This is complementary information to the poster :
Putting research into practice: Identification of Haemonchus contortus in routine diagnostics
Poster nr 101
Full title: IDENTIFICATION OF HAEMONCHUS CONTORTUS ON EGGS USING REAL TIME PCR IN ROUTINE DIAGNOSTICS
Authors: Sara Hägglund, Bitte Ljungström, Pia Svedberg, Mikael Juremalm. Vidilab Enköping Sweden.
Conclusions
PCR provided a higher sensitivity allowing detection of lower infection burden of H.contortus compared to culturing. The ability to diagnose samples using parasite eggs, without the need of cultivation, shortens the time needed for analyses from 7+ to 2 days allowing faster diagnosis and ability to treat the affected animals in time. The method has been implemented into the daily routine diagnostics at Vidilab.
Introduction
Haemonchus contortus is one of the most pathogenic parasites in small ruminants. In Sweden testing for parasites of sheep is routine. Today most samples are analysed using McMaster flotation and if needed followed by larval cultivation (7+ days) and morphologic identification of L3 larvae for confirmation. The goal of the project was to find a faster way to confirm infection of H.contortus providing faster diagnosis to the farmer/veterinarian.
Materials and methods
Faeces were collected from routine sampling (n = 151). Samples were analysed by McMaster flotation, larval cultivation and PCR. Eggs were purified and concentrated by flotation with saturated NaCl-solution and washed with PBS. DNA extraction were done by bead beating and automated magnetic extraction. Amplification were done by rtPCR with primers and probes described by Reslova et al. (2021).
Laboratory Flow Chart
Results
Using clustered multiple comparison the cut off was set to a Cq-value of 32. Samples with a value of ≤ 32 were considered positive.

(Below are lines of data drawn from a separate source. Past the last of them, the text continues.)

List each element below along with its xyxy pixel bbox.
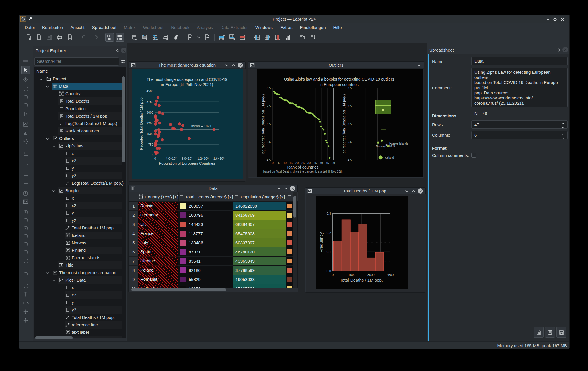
search-input[interactable]: Search/Filter xyxy=(34,57,119,66)
menu-notebook[interactable]: Notebook xyxy=(167,25,193,30)
tree-item-outliers[interactable]: Outliers xyxy=(34,135,126,142)
export-button[interactable] xyxy=(203,33,211,42)
toggle-properties-dock-button[interactable] xyxy=(116,33,124,42)
cell-country[interactable]: UK xyxy=(138,220,178,229)
cell-population[interactable]: 46780120 xyxy=(233,247,286,257)
tree-item-zipf-s-law[interactable]: Zipf's law xyxy=(34,142,126,150)
table-row-6[interactable]: 6Spain8793146780120 xyxy=(129,247,298,257)
tree-item-total-deaths-1m-pop-[interactable]: Total Deaths / 1M pop. xyxy=(34,224,126,232)
cell-total-deaths[interactable]: 133486 xyxy=(178,238,233,247)
tree-item-x[interactable]: x xyxy=(34,284,126,291)
grip-button[interactable] xyxy=(21,57,30,65)
cell-extra[interactable] xyxy=(286,266,293,275)
tree-item-x2[interactable]: x2 xyxy=(34,202,126,209)
menu-analysis[interactable]: Analysis xyxy=(193,25,217,30)
arrows-h-button[interactable] xyxy=(21,299,30,307)
cell-population[interactable]: 65475608 xyxy=(233,229,286,238)
maximize-window-icon[interactable] xyxy=(231,63,236,68)
cell-extra[interactable] xyxy=(286,257,293,266)
close-icon[interactable] xyxy=(560,17,565,22)
spreadsheet-window-data[interactable]: DataCountry {Text} [X]Total Deaths {Inte… xyxy=(128,185,298,292)
cell-population[interactable]: 68384867 xyxy=(233,220,286,229)
cell-extra[interactable] xyxy=(286,247,293,257)
table-row-7[interactable]: 7Ukraine8354143365949 xyxy=(129,257,298,266)
mdi-window-titlebar[interactable]: The most dangerous equation xyxy=(129,62,245,69)
cell-country[interactable]: Russia xyxy=(138,202,178,211)
cartesian-plot-button[interactable] xyxy=(21,120,30,129)
cell-population[interactable]: 43365949 xyxy=(233,257,286,266)
table-row-1[interactable]: 1Russia269057146022030 xyxy=(129,202,298,211)
mdi-window-titlebar[interactable]: Outliers xyxy=(248,62,424,69)
expander-icon[interactable] xyxy=(52,189,56,193)
close-window-icon[interactable] xyxy=(290,186,295,191)
column-header-3[interactable]: Population {Integer} [Y] xyxy=(233,192,286,201)
column-header-1[interactable]: Country {Text} [X] xyxy=(138,192,178,201)
column-header-4[interactable] xyxy=(286,192,293,201)
zoom-in-box-button[interactable] xyxy=(21,208,30,216)
shift-left-box-button[interactable] xyxy=(21,256,30,265)
tree-item-y2[interactable]: y2 xyxy=(34,306,126,314)
cell-population[interactable]: 146022030 xyxy=(233,202,286,211)
cell-extra[interactable] xyxy=(286,284,293,288)
arrows-v-button[interactable] xyxy=(21,290,30,298)
cell-total-deaths[interactable]: 55829 xyxy=(178,275,233,284)
tree-item-boxplot[interactable]: Boxplot xyxy=(34,187,126,194)
tree-header-name[interactable]: Name xyxy=(34,67,126,75)
sort-ascending-button[interactable] xyxy=(298,33,307,42)
tree-item-rank-of-countries[interactable]: Rank of countries xyxy=(34,127,126,135)
insert-row-below-button[interactable] xyxy=(228,33,236,42)
tree-item-x[interactable]: x xyxy=(34,150,126,157)
new-worksheet-button[interactable] xyxy=(161,33,170,42)
name-input[interactable]: Data xyxy=(471,57,568,65)
zoom-x-select-button[interactable] xyxy=(21,93,30,101)
tree-item-text-label[interactable]: text label xyxy=(34,329,126,336)
shift-down-box-button[interactable] xyxy=(21,281,30,290)
cell-country[interactable]: Netherlands xyxy=(138,284,178,288)
menu-windows[interactable]: Windows xyxy=(252,25,277,30)
color-theme-button[interactable] xyxy=(172,33,180,42)
cell-extra[interactable] xyxy=(286,202,293,211)
undo-button[interactable] xyxy=(80,33,89,42)
table-row-8[interactable]: 8Poland8218637788599 xyxy=(129,266,298,275)
new-matrix-button[interactable] xyxy=(141,33,149,42)
tree-item-country[interactable]: Country xyxy=(34,90,126,97)
save-as-button[interactable] xyxy=(556,327,566,338)
tree-item-total-deaths-1m-pop-[interactable]: Total Deaths / 1M pop. xyxy=(34,314,126,321)
expander-icon[interactable] xyxy=(46,137,49,141)
tree-item-total-deaths-1m-pop-[interactable]: Total Deaths / 1M pop. xyxy=(34,112,126,120)
tree-item-population[interactable]: Population xyxy=(34,105,126,112)
print-preview-button[interactable] xyxy=(66,33,74,42)
table-row-3[interactable]: 3UK14443368384867 xyxy=(129,220,298,229)
minimize-window-icon[interactable] xyxy=(404,188,409,194)
table-horizontal-scrollbar[interactable] xyxy=(131,288,226,291)
tree-item-the-most-dangerous-equation[interactable]: The most dangerous equation xyxy=(34,269,126,276)
mdi-window-titlebar[interactable]: Total Deaths / 1 M pop. xyxy=(305,188,425,194)
cell-extra[interactable] xyxy=(286,275,293,284)
maximize-window-icon[interactable] xyxy=(411,188,416,194)
tree-item-faeroe-islands[interactable]: Faeroe Islands xyxy=(34,254,126,261)
tree-item-log-total-deaths-1-m-pop-[interactable]: Log(Total Deaths/1 M pop.) xyxy=(34,120,126,127)
insert-row-above-button[interactable] xyxy=(217,33,226,42)
tree-item-y2[interactable]: y2 xyxy=(34,172,126,179)
menu-extras[interactable]: Extras xyxy=(277,25,296,30)
comment-input[interactable]: Using Zipf's Law for detecting European … xyxy=(471,68,568,107)
axis-both-button[interactable] xyxy=(21,149,30,158)
close-dock-icon[interactable] xyxy=(121,48,126,53)
float-dock-icon[interactable] xyxy=(116,48,120,53)
tree-item-project[interactable]: Project xyxy=(34,75,126,83)
zoom-box-button[interactable] xyxy=(21,216,30,224)
filter-options-icon[interactable] xyxy=(121,59,126,64)
menu-ansicht[interactable]: Ansicht xyxy=(67,25,88,30)
close-window-icon[interactable] xyxy=(238,63,243,68)
toggle-project-explorer-button[interactable] xyxy=(105,33,114,42)
scale-shrink-button[interactable] xyxy=(21,240,30,249)
minimize-window-icon[interactable] xyxy=(276,186,281,191)
import-button[interactable] xyxy=(186,33,195,42)
save-button[interactable] xyxy=(545,327,555,338)
float-dock-icon[interactable] xyxy=(557,48,561,52)
tree-item-x2[interactable]: x2 xyxy=(34,157,126,165)
table-row-9[interactable]: 9Romania5582919058033 xyxy=(129,275,298,284)
new-project-button[interactable] xyxy=(24,33,33,42)
cell-total-deaths[interactable]: 87931 xyxy=(178,247,233,257)
cell-extra[interactable] xyxy=(286,229,293,238)
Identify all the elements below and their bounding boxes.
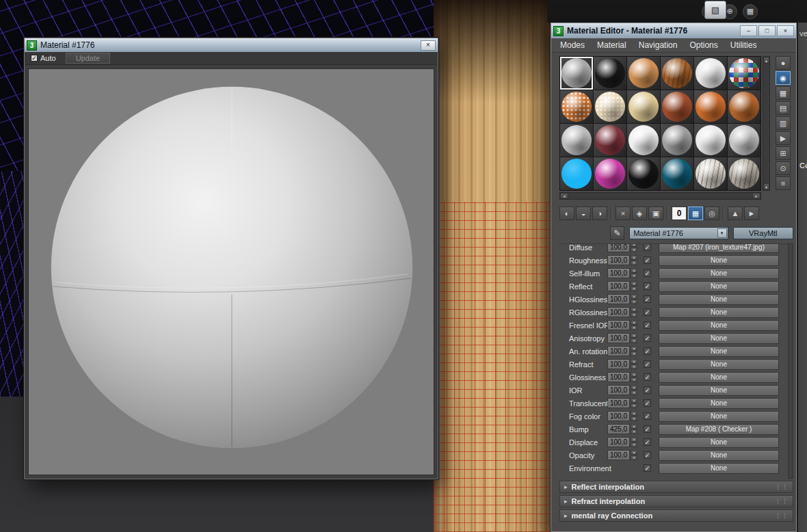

Among 151 samples, 40 were positive using larval cultivation. Using PCR, 52 samples were found to be positive for H.contortus. Of the 40 samples found positive using larval culture, 36 were found positive using PCR. The remaining 16 positive PCR samples were not detected using larval culture.
The sensitivity of the PCR-method was 90 % compared to culturing. However, considering that all PCR positive were true positive, the sensitivity of culturing was 71 %.
References
Nikol Reslova, Lucie Skorpikova, Iveta Angela Kyrianova, Jaroslav Vadlejch, Johan Höglund, Philip Skuce, Martin Kasny.
The identification and semi-quantitative assessment of gastrointestinal nematodes in faecal samples using multiplex real-time PCR assays. Parasit Vectors. 2021 Aug 9;14(1):391.